Browse all 4 CVE security advisories affecting spikefinned. AI-powered Chinese analysis, POCs, and references for each vulnerability.
Spikefinned primarily develops network security appliances and intrusion detection systems. Historically, its products have been vulnerable to remote code execution, cross-site scripting, and privilege escalation flaws, often stemming from improper input validation and insecure default configurations. The four CVEs recorded for spikefinned reveal patterns of authentication bypass vulnerabilities and insecure API endpoints. While no major public security incidents have been widely documented, the consistent presence of similar vulnerability classes across its CVE history suggests potential systemic weaknesses in secure coding practices. Organizations using spikefinned equipment should prioritize timely patching and harden configurations against these recurring issues.
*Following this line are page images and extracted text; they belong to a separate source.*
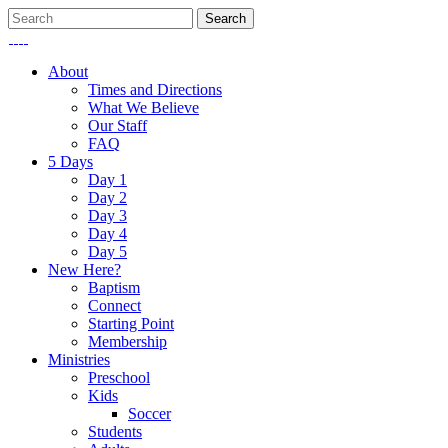
About
Times and Directions
What We Believe
Our Staff
FAQ
5 Days
Day 1
Day 2
Day 3
Day 4
Day 5
New Here?
Baptism
Connect
Starting Point
Membership
Ministries
Preschool
Kids
Soccer
Students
| CVE ID | Title | CVSS | Severity | Published |
|---|---|---|---|---|
| CVE-2023-5507 | ImageMapper <= 1.2.6 - Authenticated (Contributor+) Stored Cross-Site Scripting via Shortcode — ImageMapperCWE-79 | 6.4 | Medium | 2023-11-07 |
| CVE-2023-5532 | ImageMapper <= 1.2.6 - Cross-Site Request Forgery to Stored Cross-Site Scripting via imgmap_save_area_title — ImageMapperCWE-352 | 6.1 | Medium | 2023-11-07 |
| CVE-2023-5975 | ImageMapper <= 1.2.6 - Cross-Site Request Forgery to Plugin Settings Change via ajax — ImageMapperCWE-352 | 4.3 | Medium | 2023-11-07 |
| CVE-2023-5506 | ImageMapper <= 1.2.6 - Missing Authorization to Authenticated (Subscriber+) Arbitrary Page/Post Deletion via imgmap_delete_area_ajax — ImageMapperCWE-862 | 5.4 | Medium | 2023-11-07 |
This page lists every published CVE security advisory associated with spikefinned. Each entry links to a detailed page with CVSS scoring, CWE classification, affected products and references. AI-generated Chinese analysis is provided for fast triage.